▸ **WHAT IS EXPECTED**: Only one portion of the data is to be written out: from the line bearing "Серверы и сообщества" through the line bearing "Создание и строительство". Write it exactly as it appears.

(Page-level text extractions)
┏━━

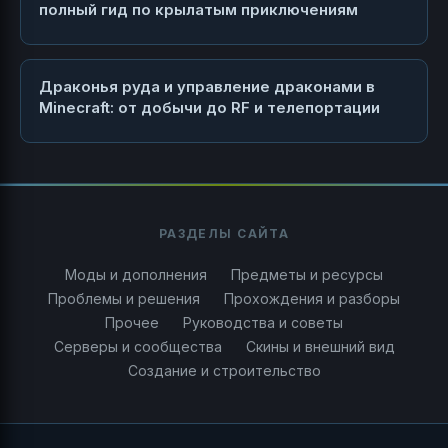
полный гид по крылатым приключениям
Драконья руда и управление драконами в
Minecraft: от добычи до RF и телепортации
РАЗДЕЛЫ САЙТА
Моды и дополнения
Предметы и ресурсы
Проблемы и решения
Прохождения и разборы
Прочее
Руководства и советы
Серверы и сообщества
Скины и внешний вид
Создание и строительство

┗━━
┏━━

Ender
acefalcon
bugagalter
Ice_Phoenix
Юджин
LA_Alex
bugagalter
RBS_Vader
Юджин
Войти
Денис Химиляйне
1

┗━━

▸ **RESPONSE TO THE TASK**:
Серверы и сообщества
Скины и внешний вид
Создание и строительство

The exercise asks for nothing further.